Across the state, homes influenced by old Portuguese design trends are falling into disrepair or being pulled down to make way for flat blocks. The gradual disappearance of covered terraces and mother-of-pearl shell windows – built to diffuse harsh sunlight – is not just a loss to architecture, says author Heta Pandi.

“These houses are evidence of Goan history, they are capsules of our culture,” she says.

The Basilica of Bom Jesus, a Unesco World Heritage Site in Old Goa. Photo: Getty Images

Only a handful of traditional homes have been earmarked for protection from development or destruction, Pandit adds.

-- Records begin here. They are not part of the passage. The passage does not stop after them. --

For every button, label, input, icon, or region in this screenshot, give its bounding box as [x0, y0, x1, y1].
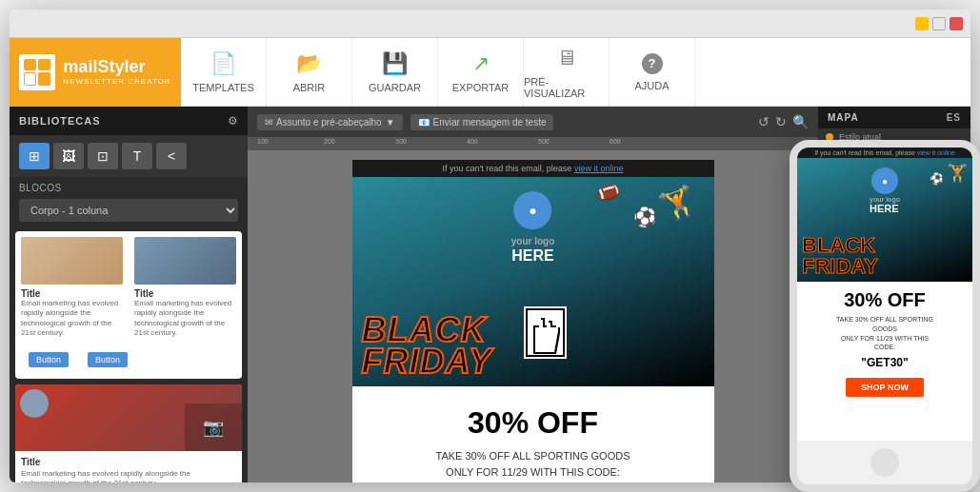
right-sidebar-header: MAPA ES: [818, 107, 970, 128]
mobile-logo-text: your logo HERE: [870, 196, 900, 214]
subject-button[interactable]: ✉ Assunto e pré-cabeçalho ▼: [257, 114, 403, 130]
mobile-logo-placeholder: ●: [882, 176, 888, 187]
toolbar-ajuda[interactable]: ? AJUDA: [610, 38, 695, 106]
settings-icon[interactable]: ⚙: [228, 114, 238, 128]
email-top-bar: If you can't read this email, please vie…: [352, 160, 714, 177]
pre-visualizar-label: PRÉ-VISUALIZAR: [524, 76, 609, 99]
card-button[interactable]: Button: [29, 352, 69, 367]
mobile-black-friday: BLACKFRIDAY: [802, 235, 878, 277]
mobile-promo-code: "GET30": [805, 356, 965, 369]
list-item[interactable]: 📷 Title Email marketing has evolved rapi…: [15, 384, 242, 482]
view-online-link[interactable]: view it online: [574, 164, 624, 173]
close-button[interactable]: [950, 17, 963, 30]
ajuda-icon: ?: [642, 53, 663, 74]
toolbar-pre-visualizar[interactable]: 🖥 PRÉ-VISUALIZAR: [524, 38, 610, 106]
left-sidebar: BIBLIOTECAS ⚙ ⊞ 🖼 ⊡ T < BLOCOS Corpo - 1…: [10, 107, 248, 482]
card-title: Title: [21, 288, 123, 299]
send-icon: 📧: [418, 117, 430, 128]
zoom-button[interactable]: 🔍: [792, 114, 809, 129]
templates-icon: 📄: [210, 51, 236, 76]
mobile-preview: If you can't read this email, please vie…: [790, 140, 980, 492]
mobile-offer-text: TAKE 30% OFF ALL SPORTINGGOODSONLY FOR 1…: [805, 315, 965, 352]
mobile-logo-circle: ●: [871, 167, 898, 194]
maximize-button[interactable]: [932, 17, 946, 30]
app-name: mailStyler: [63, 58, 170, 77]
canvas-toolbar-left: ✉ Assunto e pré-cabeçalho ▼ 📧 Enviar men…: [257, 114, 553, 130]
email-icon: ✉: [265, 117, 272, 128]
undo-button[interactable]: ↺: [758, 114, 770, 129]
canvas-toolbar-right: ↺ ↻ 🔍: [758, 114, 809, 129]
card-button[interactable]: Button: [88, 352, 128, 367]
toolbar-exportar[interactable]: ↗ EXPORTAR: [438, 38, 524, 106]
sidebar-title: BIBLIOTECAS: [19, 115, 101, 127]
window-controls: [915, 17, 963, 30]
mobile-home-bar: [797, 441, 972, 484]
abrir-label: ABRIR: [293, 82, 326, 93]
layout-dropdown[interactable]: Corpo - 1 coluna Corpo - 2 colunas Cabeç…: [19, 199, 238, 222]
minimize-button[interactable]: [915, 17, 929, 30]
mobile-hero: 🏋️ ⚽ ● your logo HERE BLACKFRIDAY: [797, 158, 972, 282]
toolbar-abrir[interactable]: 📂 ABRIR: [267, 38, 352, 106]
layout-tool-button[interactable]: ⊡: [88, 143, 118, 169]
sidebar-cards: Title Email marketing has evolved rapidl…: [10, 226, 248, 482]
mobile-sports-icon: 🏋️: [947, 163, 968, 184]
toolbar-guardar[interactable]: 💾 GUARDAR: [352, 38, 438, 106]
exportar-label: EXPORTAR: [452, 82, 510, 93]
canvas-content: If you can't read this email, please vie…: [248, 150, 818, 482]
card-text: Email marketing has evolved rapidly alon…: [21, 469, 236, 482]
canvas-toolbar: ✉ Assunto e pré-cabeçalho ▼ 📧 Enviar men…: [248, 107, 818, 137]
top-toolbar: mailStyler NEWSLETTER CREATOR 📄 TEMPLATE…: [10, 38, 970, 107]
text-tool-button[interactable]: T: [122, 143, 152, 169]
dropdown-arrow-icon: ▼: [386, 117, 395, 128]
send-test-button[interactable]: 📧 Enviar mensagem de teste: [410, 114, 554, 130]
templates-label: TEMPLATES: [192, 82, 254, 93]
center-canvas: ✉ Assunto e pré-cabeçalho ▼ 📧 Enviar men…: [248, 107, 818, 482]
exportar-icon: ↗: [472, 51, 490, 76]
guardar-icon: 💾: [382, 51, 408, 76]
grid-tool-button[interactable]: ⊞: [19, 143, 50, 169]
email-body: 30% OFF TAKE 30% OFF ALL SPORTING GOODSO…: [352, 386, 714, 482]
abrir-icon: 📂: [296, 51, 322, 76]
guardar-label: GUARDAR: [369, 82, 421, 93]
mobile-discount: 30% OFF: [805, 289, 965, 311]
sidebar-tools: ⊞ 🖼 ⊡ T <: [10, 135, 248, 177]
mobile-view-online: view it online: [917, 149, 955, 156]
email-logo-area: ● your logo HERE: [511, 191, 555, 265]
sidebar-header: BIBLIOTECAS ⚙: [10, 107, 248, 135]
image-tool-button[interactable]: 🖼: [53, 143, 84, 169]
card-text: Email marketing has evolved rapidly alon…: [21, 299, 123, 339]
mobile-home-button[interactable]: [870, 448, 899, 477]
logo-area: mailStyler NEWSLETTER CREATOR: [10, 38, 181, 107]
logo-circle: ●: [514, 191, 552, 229]
pre-visualizar-icon: 🖥: [556, 46, 577, 70]
logo-icon: [19, 54, 55, 90]
logo-placeholder-icon: ●: [529, 203, 536, 218]
offer-text: TAKE 30% OFF ALL SPORTING GOODSONLY FOR …: [371, 448, 695, 480]
toolbar-templates[interactable]: 📄 TEMPLATES: [181, 38, 267, 106]
title-bar: [10, 10, 970, 38]
ajuda-label: AJUDA: [634, 80, 669, 91]
black-friday-text: BLACKFRIDAY: [362, 315, 492, 377]
section-label: BLOCOS: [10, 177, 248, 195]
mobile-ball-icon: ⚽: [930, 172, 944, 186]
card-title: Title: [21, 457, 236, 469]
email-logo-text: your logo HERE: [511, 233, 555, 265]
list-item[interactable]: Title Email marketing has evolved rapidl…: [15, 231, 242, 379]
canvas-ruler: 100 200 300 400 500 600: [248, 137, 818, 150]
toolbar-items: 📄 TEMPLATES 📂 ABRIR 💾 GUARDAR ↗ EXPORTAR…: [181, 38, 970, 106]
discount-text: 30% OFF: [371, 405, 695, 441]
mobile-shop-now[interactable]: SHOP NOW: [846, 378, 924, 397]
email-hero: 🏋️ ⚽ 🏈 ● your logo HERE: [352, 177, 714, 386]
mobile-top-bar: If you can't read this email, please vie…: [797, 148, 972, 158]
email-preview: If you can't read this email, please vie…: [352, 160, 714, 473]
redo-button[interactable]: ↻: [775, 114, 787, 129]
app-subtitle: NEWSLETTER CREATOR: [63, 77, 170, 86]
mobile-body: 30% OFF TAKE 30% OFF ALL SPORTINGGOODSON…: [797, 282, 972, 441]
share-tool-button[interactable]: <: [156, 143, 187, 169]
es-label: ES: [947, 112, 961, 123]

Some Goans have nonetheless found themselves drawn into a relationship with their heritage, even against their own early inclinations.

At a recent outdoor concert in a coastal village, dozens of people gathered to listen to Goan singer Sonia Shirsat, an accomplished performer of traditional Portuguese fado music. The 40-year-old specialises in the melancholy, guitar-driven genre, which was born at the turn of the 19th century and was in recent years recognised by Unesco for its “intangible cultural heritage”.

Fado doesn’t just talk about what is lost, it also talks about what is to come. It has lived in Goa for over 100 years. If we don’t preserve it, it is as if we are killing a part of ourselves
Sonia Shirsat, fado singer

Shirsat paused between songs to patiently explain the meaning behind each lyric, knowing many in the enraptured audience spoke little if any Portuguese. It’s a role she is well suited to play, tracing her own journey from a teenager who refused to learn Portuguese to a fado evangelist who is now training others to follow in her footsteps.

“My mother tried to teach me the language, but I just wasn’t interested,” she says.

That changed when Shirsat met a Portuguese guitarist who told her that her rich, velvety voice was ideal for the genre. She moved to Lisbon for training, becoming the first Indian to stage a solo fado concert in the Portuguese capital, in 2008.

St Anthony’s Church in Terekhol, Goa. Photo: Getty Images

Shirsat has since performed all over the world, sometimes incorporating a cross-cultural element with the use of Indian instruments like the sitar.

All fado songs are infused with a sense of yearning for the past, but in Goa, they also serve as a bridge between two eras.

“Fado doesn’t just talk about what is lost, it also talks about what is to come,” says Shirsat. “It has lived in Goa for over 100 years. If we don’t preserve it, it is as if we are killing a part of ourselves.”